Arguments pertinents
1. Conformité aux dispositions légales : La décision s'appuie sur l'article L. 511-9 du Code de la construction et de l'habitation, qui permet à l'autorité compétente de demander une expertise avant l'adoption d'un arrêté de mise en sécurité. Le juge a souligné que les mesures d'expertise demandées par la communauté de communes entrent dans le champ d'application de ces dispositions.
> "Préalablement à l'adoption de l'arrêté de mise en sécurité, l'autorité compétente peut demander à la juridiction administrative la désignation d'un expert afin qu'il examine les bâtiments..."
2. Urgence et sécurité publique : Le juge a également mis en avant l'urgence de la situation, en précisant que l'expert doit agir dans un délai de 24 heures pour garantir la sécurité publique et celle des occupants.
> "L'expert se prononce dans un délai de vingt-quatre heures à compter de sa désignation."
3. Obligation d'information : L'ordonnance impose à l'expert d'informer d'urgence les parties concernées des opérations d'expertise, soulignant l'importance de la transparence et de la communication dans le processus.
> "A l'issue de ces opérations, il informera les parties des mesures de sauvegarde à prendre impérativement sans délai."
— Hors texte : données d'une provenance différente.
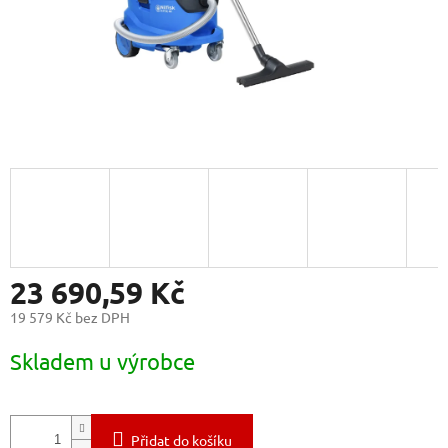
23 690,59 Kč
19 579 Kč bez DPH
Měrná
Skladem u výrobce
cena:
Přidat do košíku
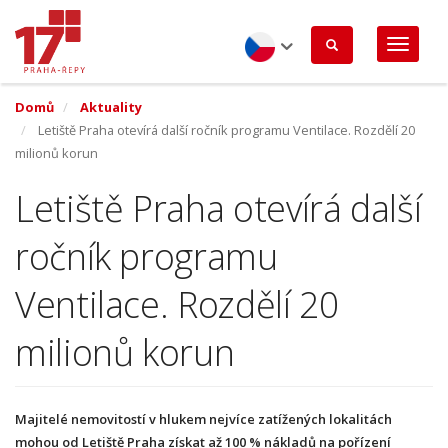
Přejít
k
hlavnímu
obsahu
Czech
Domů
Aktuality
Letiště Praha otevírá další ročník programu Ventilace. Rozdělí 20
milionů korun
Letiště Praha otevírá další
ročník programu
Ventilace. Rozdělí 20
milionů korun
Majitelé nemovitostí v hlukem nejvíce zatížených lokalitách
mohou od Letiště Praha získat až 100 % nákladů na pořízení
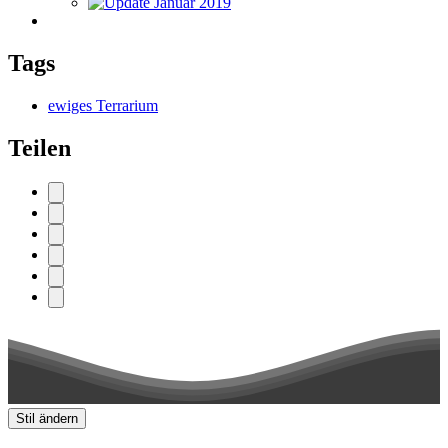
Tags
ewiges Terrarium
Teilen
Stil ändern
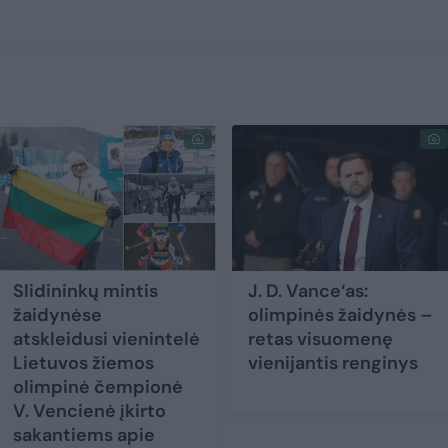
Slidininkų mintis
J. D. Vance‘as:
žaidynėse
olimpinės žaidynės –
atskleidusi vienintelė
retas visuomenę
Lietuvos žiemos
vienijantis renginys
olimpinė čempionė
V. Vencienė įkirto
sakantiems apie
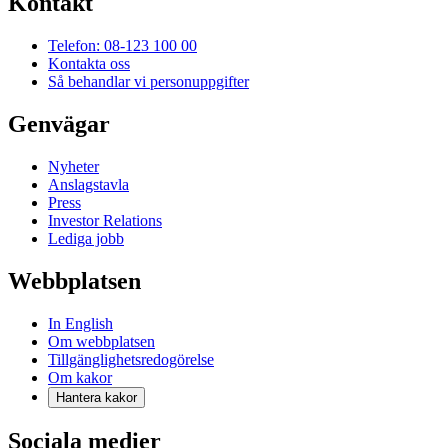
Kontakt
Telefon: 08-123 100 00
Kontakta oss
Så behandlar vi personuppgifter
Genvägar
Nyheter
Anslagstavla
Press
Investor Relations
Lediga jobb
Webbplatsen
In English
Om webbplatsen
Tillgänglighetsredogörelse
Om kakor
Hantera kakor
Sociala medier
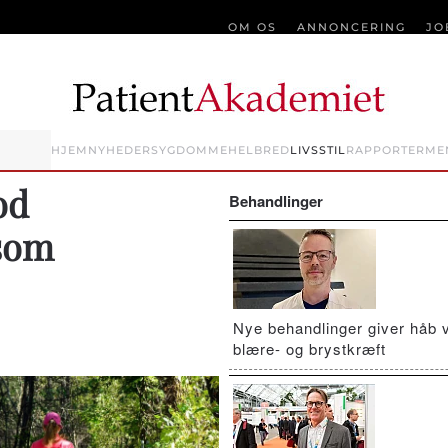
OM OS
ANNONCERING
JO
HJEM
NYHEDER
SYGDOMME
HELBRED
LIVSSTIL
RAPPORTER
ME
od
Behandlinger
som
Nye behandlinger giver håb 
.
blære- og brystkræft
Interprétations et citations légales
1. Article L. 511-9 du Code de la construction et de l'habitation : Cet article établit le cadre légal pour la désignation d'un expert en cas de danger imminent lié à des bâtiments. Il souligne la nécessité d'une expertise préalable à toute décision de mise en sécurité, ce qui est crucial pour protéger la sécurité publique.
2. Article R. 511-2 du Code de la construction et de l'habitation et Article R. 556-1 du Code de justice administrative : Ces articles précisent que la procédure de référé doit être suivie pour statuer sur la requête d'expertise, renforçant ainsi la légitimité de la décision du juge des référés.
3. Article R. 621-9 du Code de justice administrative : Cet article stipule que l'expert doit notifier les parties intéressées des conclusions de son rapport, ce qui garantit le droit à l'information des parties concernées.
4. Article R. 621-13 du Code de justice administrative : Cet article prévoit que les frais et honoraires de l'expert seront taxés par ordonnance, ce qui assure une gestion transparente des coûts liés à l'expertise.
En somme, la décision du juge des référés s'inscrit dans un cadre légal précis, visant à protéger la sécurité publique tout en respectant les droits des parties concernées. Les articles cités fournissent une base solide pour l'action entreprise et soulignent l'importance de la diligence dans la gestion des situations de péril.